Technical Coding Challenges Were the First Test 💻
The interview started with coding exercises and advanced problem-solving challenges.The company expected the candidate to demonstrate:
- Strong analytical thinking
- Problem-solving skills
- Clean Code principles
- Software architecture knowledge
- Best coding practices
- Performance optimization techniques
Java:
public class UserService
{
public bool IsUserActive(User user)
{
return user != null && user.IsActive;
}
} System Design and Project Analysis Questions
The interview quickly moved beyond coding.The engineering team asked the candidate to analyze a project and explain how it could be transformed into a complete production-ready system.
Topics included:
- System Design
- UML Diagrams
- Database Architecture
- Scalability Planning
- High Availability
- Performance Optimization
AWS and Cost Optimization Challenges ☁️
Many engineers know how to deploy services in AWS.Far fewer know how to design cloud architectures that remain cost-efficient at scale.
The interview included questions about:
- AWS Services
- Infrastructure Planning
- Resource Optimization
- Cost Management
- Scalability Strategies
Distributed Systems Knowledge Was Tested
One of the most challenging parts of the interview focused on Distributed Systems.The discussion covered topics such as:
- Microservices Architecture
- Message Queues
- Event-Driven Systems
- Data Consistency
- Fault Tolerance
- Communication Protocols
Reading a few articles or watching a few videos is rarely enough for advanced engineering positions.

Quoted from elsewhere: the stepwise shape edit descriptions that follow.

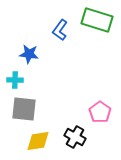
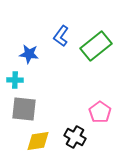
green rectangle: moved 1 px left, 26 px down; rotated 56 degrees counterclockwise
blue L-shape: moved 1 px right, 6 px down
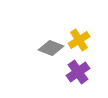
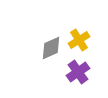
gray diamond: rotated 45 degrees counterclockwise
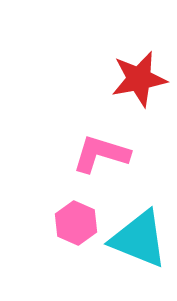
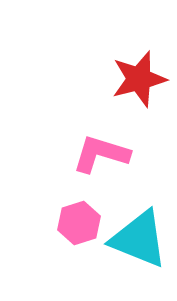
red star: rotated 4 degrees counterclockwise
pink hexagon: moved 3 px right; rotated 18 degrees clockwise
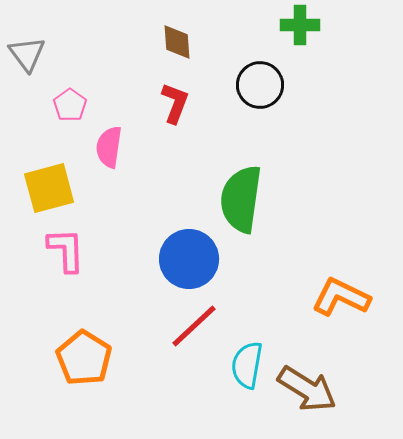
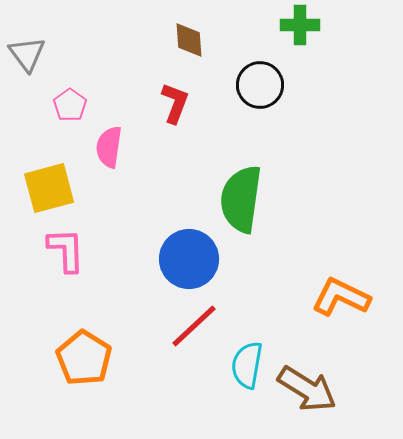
brown diamond: moved 12 px right, 2 px up
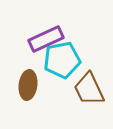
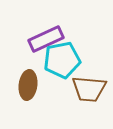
brown trapezoid: rotated 60 degrees counterclockwise
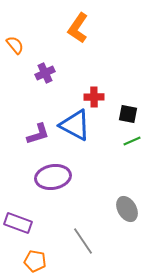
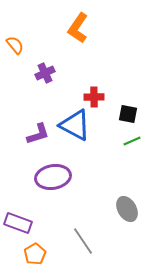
orange pentagon: moved 7 px up; rotated 30 degrees clockwise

Leadership and Mentoring Skills Matter Too 👨💼
Senior engineering roles are not only about writing code.The company also evaluated leadership abilities, including:
- Mentoring junior developers
- Conducting code reviews
- Creating study plans
- Improving team productivity
- Technical decision-making
- Knowledge sharing
Agile, Scrum, and Project Management Questions
The interview also included discussions about software development processes.Topics included:
- Agile Methodology
- Scrum Framework
- Sprint Planning
- Risk Management
- Project Management
- Team Collaboration
Why AI Training Wasn't Enough
The candidate wasn't rejected because he used AI.He was rejected because AI helped him prepare for the appearance of an interview without helping him develop the depth required for the role.

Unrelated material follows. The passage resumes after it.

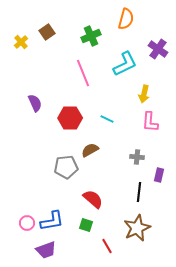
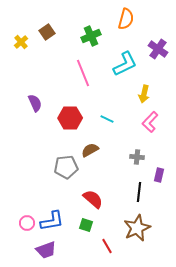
pink L-shape: rotated 40 degrees clockwise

There is a huge difference between:
- Memorizing answers
- Understanding concepts
- Passing a mock interview
- Succeeding in a real technical interview
A Better Way to Prepare for Technical Interviews 🎯
If you're applying for a high-paying software engineering position, consider getting feedback from someone who already works in the role you're targeting.A professional mentor can help you:
- Review your resume
- Conduct realistic mock interviews
- Identify knowledge gaps
- Build a learning roadmap
- Understand industry expectations
Should You Stop Using AI?
Absolutely not.AI remains one of the best tools available for developers.
You can use it for:
- Learning new technologies
- Reviewing code
- Understanding technical concepts
- Practicing interview questions
- Improving your resume
Final Thoughts ✅
AI can help you become a better candidate, but it cannot replace real-world knowledge, hands-on experience, and deep technical understanding.If you're preparing for your next software engineering interview, focus on building genuine skills rather than memorizing answers.
The more practical experience you gain through projects, system design, coding challenges, and collaboration, the more confident and successful you'll be when the real interview begins.